My Raspberry Pi Home Kubernetes Cluster

Prologue

In early 2019 I built a three-node Kubernetes cluster based on Rock64 single board computers. It had one control-plane node and two worker nodes. As is often the case, the scope of the cluster grew to include a few more nodes. These nodes were a small number of Raspberry Pi 4Bs and an old x86_64 MacBook Pro.
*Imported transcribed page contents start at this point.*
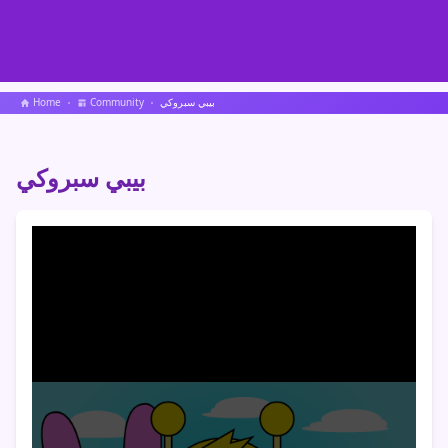
بيبي سبروكي
Community
Home
بيبي سبروكي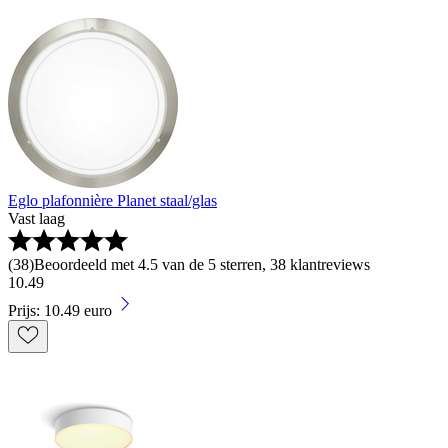
Eglo plafonnière Planet staal/glas
Vast laag
(
38
)
Beoordeeld met 4.5 van de 5 sterren, 38 klantreviews
10
.
49
Prijs: 10.49 euro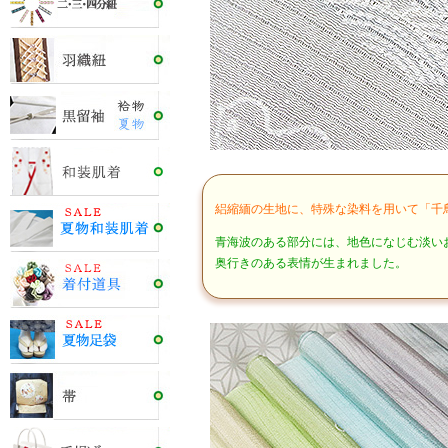
絽縮緬の生地に、特殊な染料を用いて「千
青海波のある部分には、地色になじむ淡い
奥行きのある表情が生まれました。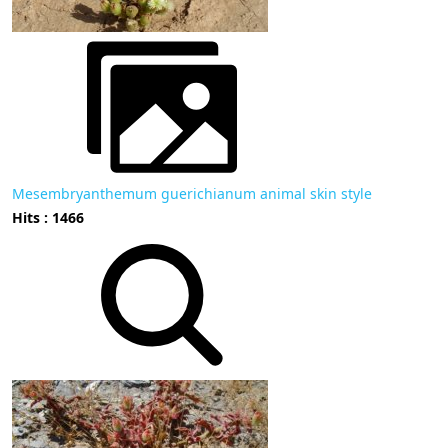
Mesembryanthemum guerichianum animal skin style
Hits : 1466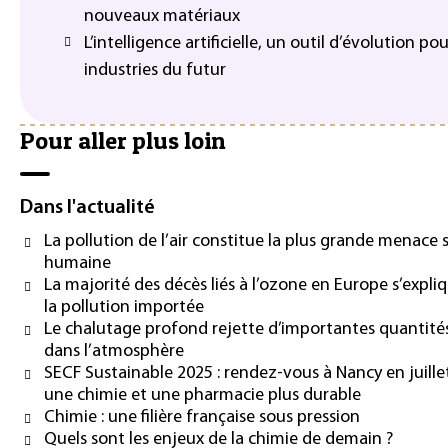
nouveaux matériaux
L’intelligence artificielle, un outil d’évolution pou
industries du futur
Pour aller plus loin
Dans l'actualité
La pollution de l’air constitue la plus grande menace 
humaine
La majorité des décès liés à l’ozone en Europe s’expli
la pollution importée
Le chalutage profond rejette d’importantes quantit
dans l’atmosphère
SECF Sustainable 2025 : rendez-vous à Nancy en juille
une chimie et une pharmacie plus durable
Chimie : une filière française sous pression
Quels sont les enjeux de la chimie de demain ?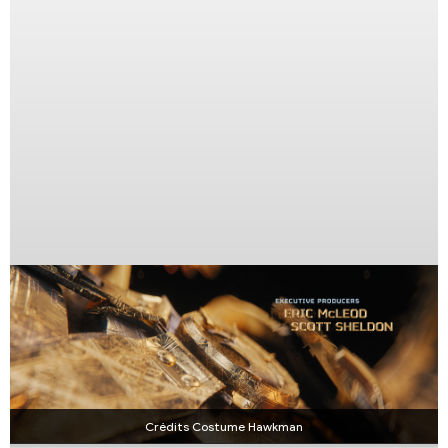
Crédits Costume Hawkman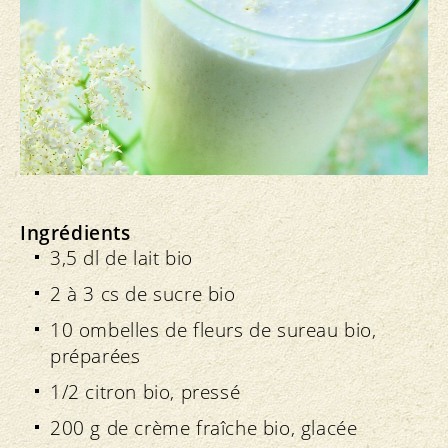
Ingrédients
3,5 dl de lait bio
2 à 3 cs de sucre bio
10 ombelles de fleurs de sureau bio,
préparées
1/2 citron bio, pressé
200 g de crème fraîche bio, glacée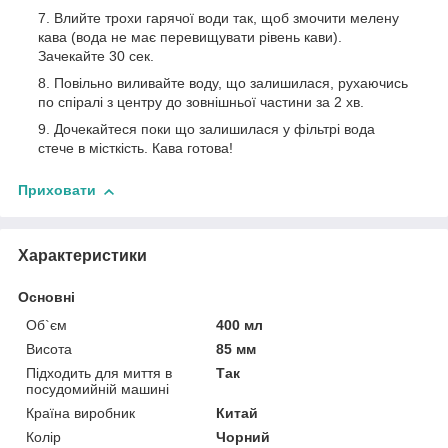
Влийте трохи гарячої води так, щоб змочити мелену
кава (вода не має перевищувати рівень кави).
Зачекайте 30 сек.
Повільно виливайте воду, що залишилася, рухаючись
по спіралі з центру до зовнішньої частини за 2 хв.
Дочекайтеся поки що залишилася у фільтрі вода
стече в місткість. Кава готова!
Приховати
Характеристики
Основні
Об`єм
400 мл
Висота
85 мм
Підходить для миття в
Так
посудомийній машині
Країна виробник
Китай
Колір
Чорний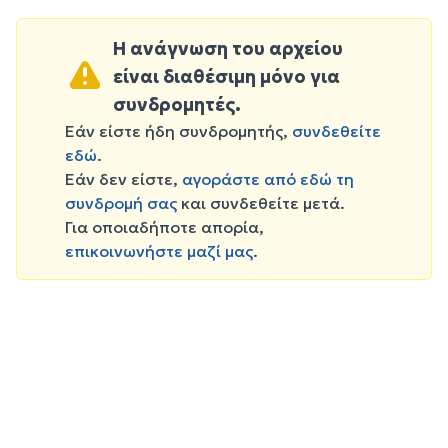
Η ανάγνωση του αρχείου
είναι διαθέσιμη μόνο για
συνδρομητές.
Εάν είστε ήδη συνδρομητής,
συνδεθείτε
εδώ
.
Εάν δεν είστε,
αγοράστε από εδώ τη
συνδρομή σας
και συνδεθείτε μετά.
Για οποιαδήποτε απορία,
επικοινωνήστε μαζί μας
.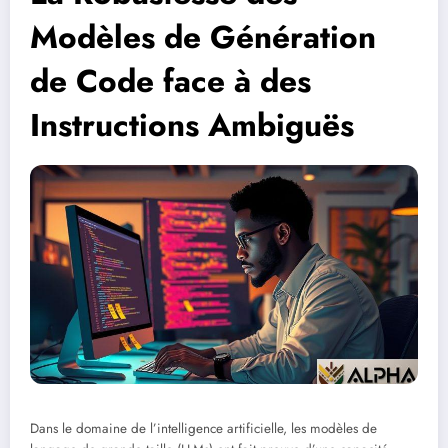
Modèles de Génération
de Code face à des
Instructions Ambiguës
Dans le domaine de l’intelligence artificielle, les modèles de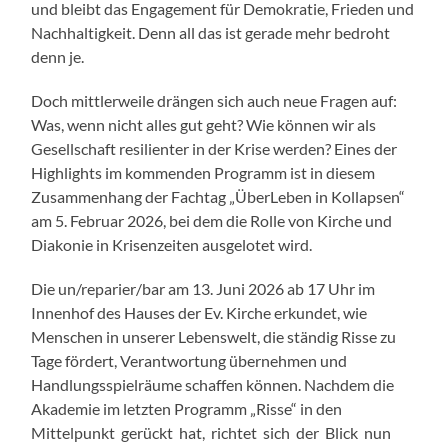
und bleibt das Engagement für Demokratie, Frieden und
Nachhaltigkeit. Denn all das ist gerade mehr bedroht
denn je.
Doch mittlerweile drängen sich auch neue Fragen auf:
Was, wenn nicht alles gut geht? Wie können wir als
Gesellschaft resilienter in der Krise werden? Eines der
Highlights im kommenden Programm ist in diesem
Zusammenhang der Fachtag „ÜberLeben in Kollapsen“
am 5. Februar 2026, bei dem die Rolle von Kirche und
Diakonie in Krisenzeiten ausgelotet wird.
Die un/reparier/bar am 13. Juni 2026 ab 17 Uhr im
Innenhof des Hauses der Ev. Kirche erkundet, wie
Menschen in unserer Lebenswelt, die ständig Risse zu
Tage fördert, Verantwortung übernehmen und
Handlungsspielräume schaffen können. Nachdem die
Akademie im letzten Programm „Risse“ in den
Mittelpunkt gerückt hat, richtet sich der Blick nun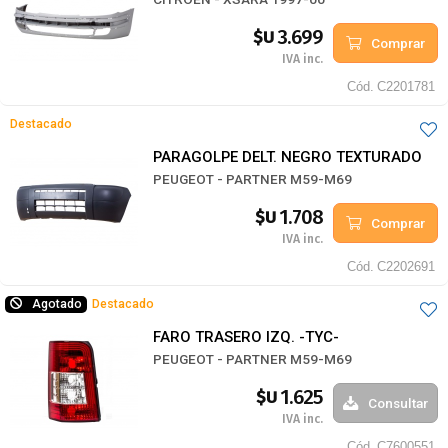
3.699
$U
Comprar
IVA inc.
Cód.
C2201781
Destacado
PARAGOLPE DELT. NEGRO TEXTURADO
PEUGEOT - PARTNER M59-M69
1.708
$U
Comprar
IVA inc.
Cód.
C2202691
Agotado
Destacado
FARO TRASERO IZQ. -TYC-
PEUGEOT - PARTNER M59-M69
1.625
$U
Consultar
IVA inc.
Cód.
C7600551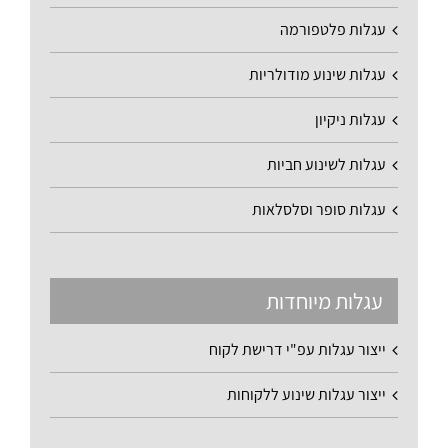
עגלות פלטפורמה
עגלות שינוע מודולריות
עגלות ניקיון
עגלות לשינוע חביות
עגלות סופר וסלסלאות
עגלות מיוחדות
ייצור עגלות עפ"י דרישת לקוח
ייצור עגלות שינוע ללקוחות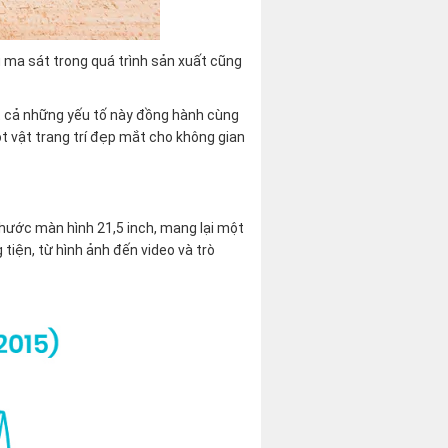
u ma sát trong quá trình sản xuất cũng
t cả những yếu tố này đồng hành cùng
t vật trang trí đẹp mắt cho không gian
thước màn hình 21,5 inch, mang lại một
tiện, từ hình ảnh đến video và trò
As the cluster grew, I wanted to add extra control-plane nodes to add redundancy to the somewhat flakey Rock64 node.

It turns out, however, that adding extra control-plane nodes to an existing cluster that wasn’t already set up for it at the start is quite hard.

Over time, the cluster became more and more unstable until one day it simply stopped working entirely.

Cluster Reborn

I was lucky enough to pick up some additional Raspberry Pi 4Bs during the supply slump and these were destined to join the three former cluster nodes in forming a six node cluster Raspberry Pi 4, with three control-plane nodes and three worker nodes.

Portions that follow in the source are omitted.